C’est l’Afrique et le Moyen-Orient qui sont le plus concernés par cette hausse. Alors que leur population n’a cessé de croître, notamment en Afrique noire, aucun progrès notable n’a été réalisé dans l’augmentation de la production alimentaire. L’Afrique subsaharienne est dépendante du blé produit en Europe ; sans lui, c’est la famine assurée. Ce manque de céréales n’est pas dû à des conditions climatiques ou géographiques défavorables, mais est la conséquence de politiques publiques néfastes.  

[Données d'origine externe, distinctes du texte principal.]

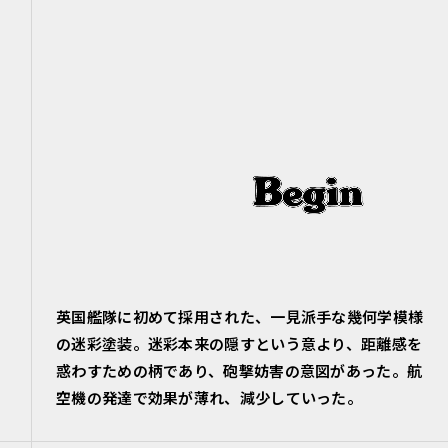
英国艦隊に初めて採用された、一見派手な幾何学模様
の迷彩塗装。迷彩本来の隠すという意より、距離感を
惑わすための柄であり、砲撃妨害の意図があった。航
空機の発達で効果が薄れ、減少していった。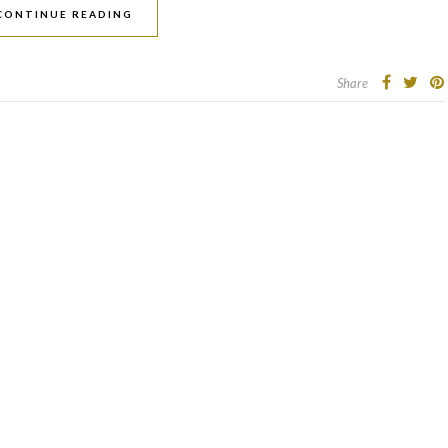
CONTINUE READING
Share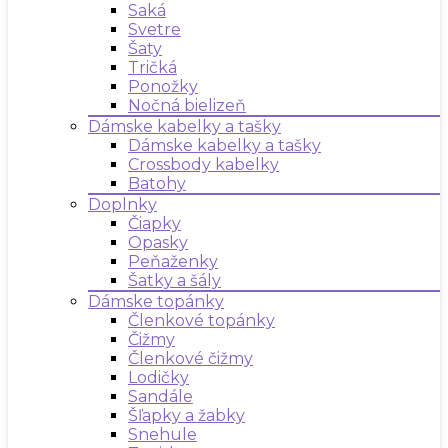
Saká
Svetre
Šaty
Tričká
Ponožky
Nočná bielizeň
Dámske kabelky a tašky
Dámske kabelky a tašky
Crossbody kabelky
Batohy
Doplnky
Čiapky
Opasky
Peňaženky
Šatky a šály
Dámske topánky
Členkové topánky
Čižmy
Členkové čižmy
Lodičky
Sandále
Šľapky a žabky
Snehule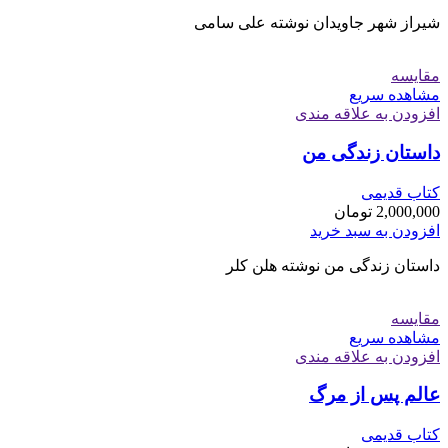
شیراز شهر جاویدان نوشته علی سامی
مقایسه
مشاهده سریع
افزودن به علاقه مندی
داستان زندگی من
کتاب قدیمی
2,000,000
تومان
افزودن به سبد خرید
داستان زندگی من نوشته هلن کلر
مقایسه
مشاهده سریع
افزودن به علاقه مندی
عالم پس از مرگ
کتاب قدیمی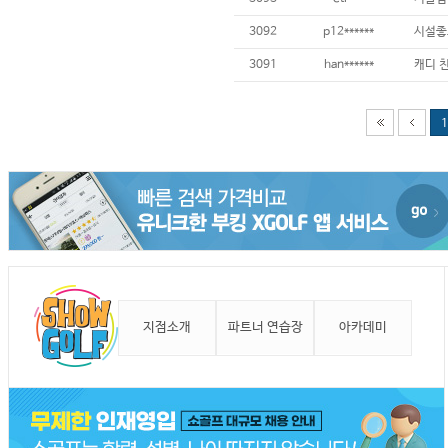
3092
p12******
3091
han******
1
지점소개
파트너 연습장
아카데미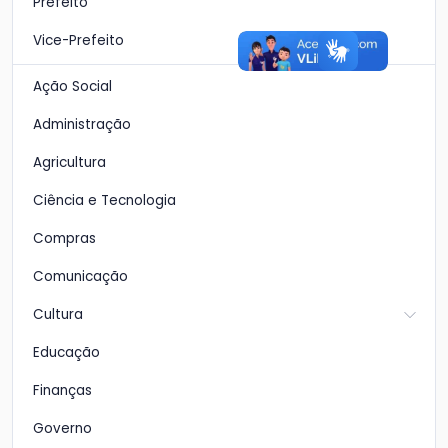
Prefeito
Vice-Prefeito
Ação Social
Administração
Agricultura
Ciência e Tecnologia
Compras
Comunicação
Cultura
Educação
Finanças
Governo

L’Afrique du sud, qui a longtemps été le réservoir alimentaire de l’Afrique australe, a détruit son appareil productif. Comme pour le Zimbabwe, les nationalisations des terres conjuguées aux massacres des fermiers ont ruiné un système agricole qui était tout à fait performant. Plusieurs pays qui bénéficient de la rente du pétrole n’ont pas fait les investissements nécessaires au développement d’un système agricole et alimentaire adéquat. Le Nigéria est ainsi aux premières loges du risque de disette, tout comme l’Algérie, dépendante au blé français. Bon exemple de cette impéritie politique, la comparaison Arabie Saoudite/Irak. À population presque comparable (35 millions d’habitants pour l’un, 40 millions pour l’autre), l’Arabie est autosuffisante en blé grâce au développement d’un système d’irrigation performant alors que l’Irak, qui bénéficie pourtant de l’eau du Tigre et de l’Euphrate, ne l’est pas.  

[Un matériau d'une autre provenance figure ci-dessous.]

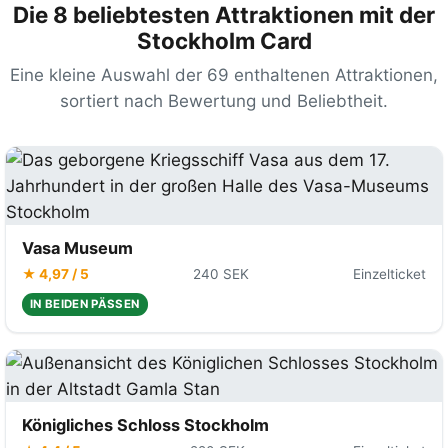
Die 8 beliebtesten Attraktionen mit der
Stockholm Card
Eine kleine Auswahl der 69 enthaltenen Attraktionen,
sortiert nach Bewertung und Beliebtheit.
Vasa Museum
★ 4,97 / 5
240 SEK
Einzelticket
IN BEIDEN PÄSSEN
Königliches Schloss Stockholm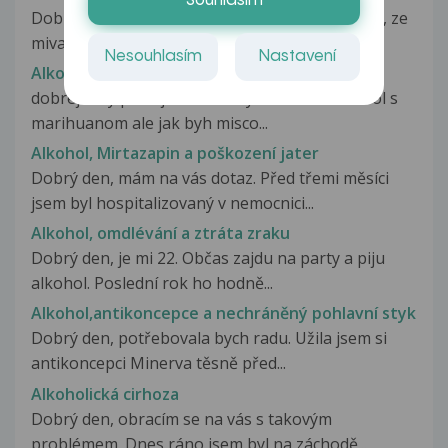
Souhlasím
Dobry den, na plicnim mi delali v ramci odbocky, ze
mivam casto zanet nosohltanu...
Nesouhlasím
Nastavení
Alkohol, marihuana
dobrej tady piotr ja sem nemyslel mihat alkohol s
marihuanom ale jak byh misco...
Alkohol, Mirtazapin a poškození jater
Dobrý den, mám na vás dotaz. Před třemi měsíci
jsem byl hospitalizovaný v nemocnici...
Alkohol, omdlévání a ztráta zraku
Dobrý den, je mi 22. Občas zajdu na party a piju
alkohol. Poslední rok ho hodně...
Alkohol,antikoncepce a nechráněný pohlavní styk
Dobrý den, potřebovala bych radu. Užila jsem si
antikoncepci Minerva těsně před...
Alkoholická cirhoza
Dobrý den, obracím se na vás s takovým
problémem. Dnes ráno jsem byl na záchodě...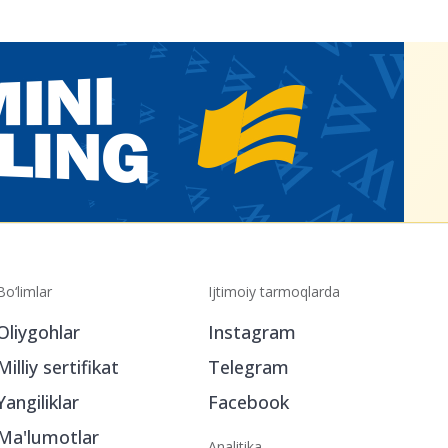
Bo‘limlar
Ijtimoiy tarmoqlarda
Oliygohlar
Instagram
Milliy sertifikat
Telegram
Yangiliklar
Facebook
Ma'lumotlar
Analitika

En 2008, lors de la précédente hausse des cours du blé, des émeutes de la faim s’étaient déclenchées, qui avaient abouti aux mouvements des printemps arabes. Le passage de l’instabilité alimentaire à l’instabilité politique est donc possible. Les mouvements djihadistes, juntes militaires et opposants déçus peuvent aisément utiliser les révoltes frumentaires pour aggraver les fragilités des pays. Il y a donc là un risque majeur pour l’ensemble de l’Europe. 

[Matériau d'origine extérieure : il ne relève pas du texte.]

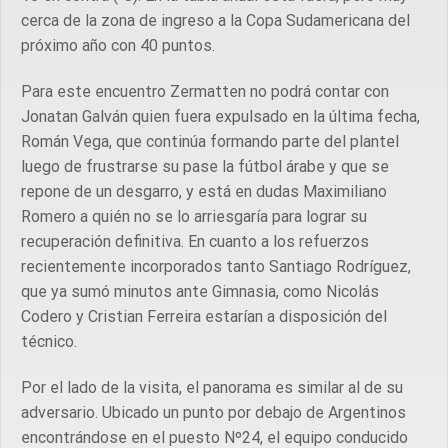
cerca de la zona de ingreso a la Copa Sudamericana del
próximo año con 40 puntos.
Para este encuentro Zermatten no podrá contar con
Jonatan Galván quien fuera expulsado en la última fecha,
Román Vega, que continúa formando parte del plantel
luego de frustrarse su pase la fútbol árabe y que se
repone de un desgarro, y está en dudas Maximiliano
Romero a quién no se lo arriesgaría para lograr su
recuperación definitiva. En cuanto a los refuerzos
recientemente incorporados tanto Santiago Rodríguez,
que ya sumó minutos ante Gimnasia, como Nicolás
Codero y Cristian Ferreira estarían a disposición del
técnico.
Por el lado de la visita, el panorama es similar al de su
adversario. Ubicado un punto por debajo de Argentinos
encontrándose en el puesto Nº24, el equipo conducido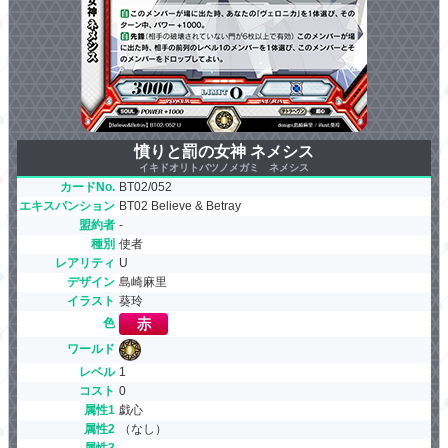
憤りと罰の女神 ネメシス
イキドオリトバツノメガミ ネメシス
カードNo.
BT02/052
エキスパンション
BT02 Believe & Betray
盟約者
-
種別
使者
レアリティ
U
デザイン
島崎麻里
イラスト
葵玲
色
ワールド
レベル
1
コスト
0
属性1
戯心
属性2
（なし）
属性3
-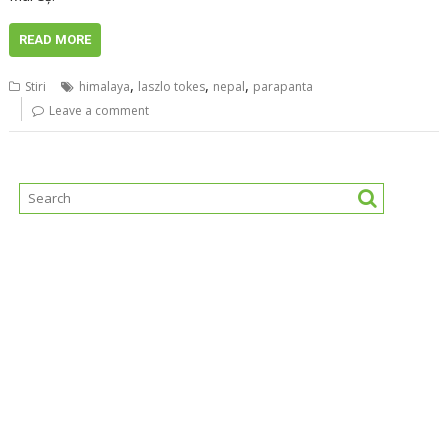
READ MORE
,
,
,
Stiri
himalaya
laszlo tokes
nepal
parapanta
Leave a comment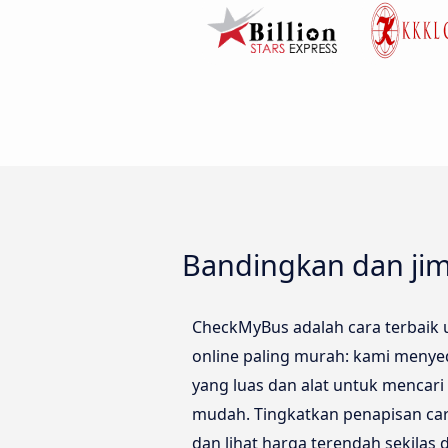
Bandingkan dan jim
CheckMyBus adalah cara terbaik u
online paling murah: kami menye
yang luas dan alat untuk mencar
mudah. Tingkatkan penapisan car
dan lihat harga terendah sekila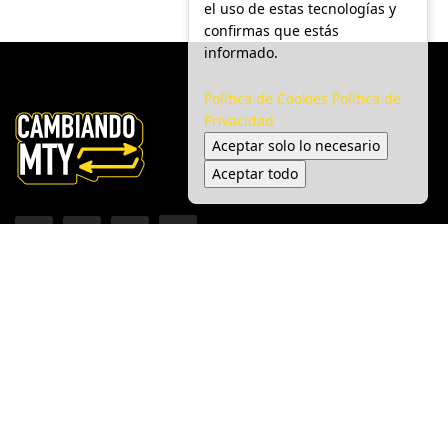
el uso de estas tecnologías y
confirmas que estás
informado.
Política de Cookies
Política de
Privacidad
Aceptar solo lo necesario
Aceptar todo
Inicio
Ciudad
Gobierno
Seguridad
Medio Ambiente
Espectáculo
© 2025 Cambiando MTY - Todos los derechos reservados.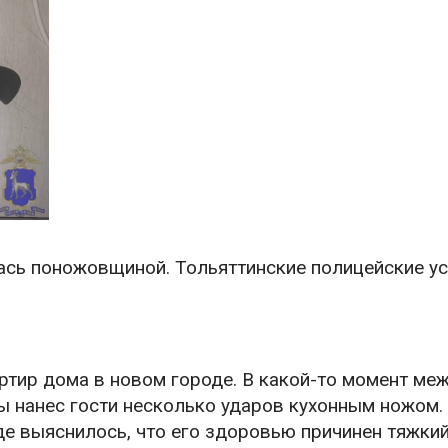
лась поножовщиной. Тольяттинские полицейские у
ртир дома в новом городе. В какой-то момент ме
ы нанес гости несколько ударов кухонным ножом.
де выяснилось, что его здоровью причинен тяжкий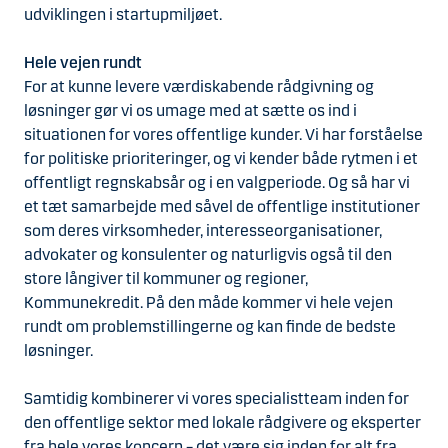
udviklingen i startupmiljøet.
Hele vejen rundt
For at kunne levere værdiskabende rådgivning og
løsninger gør vi os umage med at sætte os ind i
situationen for vores offentlige kunder. Vi har forståelse
for politiske prioriteringer, og vi kender både rytmen i et
offentligt regnskabsår og i en valgperiode. Og så har vi
et tæt samarbejde med såvel de offentlige institutioner
som deres virksomheder, interesseorganisationer,
advokater og konsulenter og naturligvis også til den
store långiver til kommuner og regioner,
Kommunekredit. På den måde kommer vi hele vejen
rundt om problemstillingerne og kan finde de bedste
løsninger.
Samtidig kombinerer vi vores specialistteam inden for
den offentlige sektor med lokale rådgivere og eksperter
fra hele vores koncern – det være sig inden for alt fra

Le bio va-t-il augmenter le problème ? 

D’autant que la diminution de la production de céréales est planifiée par les acteurs politiques. En Europe, le plan Farm to fork prévoit une diminution de 30% de la production de céréales d’ici 2050. Si cela devait se réaliser, ce serait un accélérateur à révoltes frumentaires. Au Sri Lanka, le gouvernement a décidé de convertir l’ensemble de son agriculture au bio, en bannissant les produits phytosanitaires et les engrais. Exécutée depuis avril dernier, cette politique a laminé la production de thé, grande pourvoyeuse de revenus pour l’île, et a très fortement réduit la production de riz, à tel point que le pays a été classé en « urgence alimentaire », la population ne parvenant plus à se nourrir. Ces exemples démontrent que la question alimentaire est d’abord un sujet politique. Une alimentation abondante et de qualité nécessite une agriculture performante, ce qui suppose capitaux, intelligence et outillage, autant d'investissements qui ne peuvent se faire que sur le temps long. Si des mesures d’urgence peuvent être apportées pour limiter les risques de famine, les pays concernés devront revoir leur système productif s’ils ne veulent pas être de nouveau touchés par ces pénuries.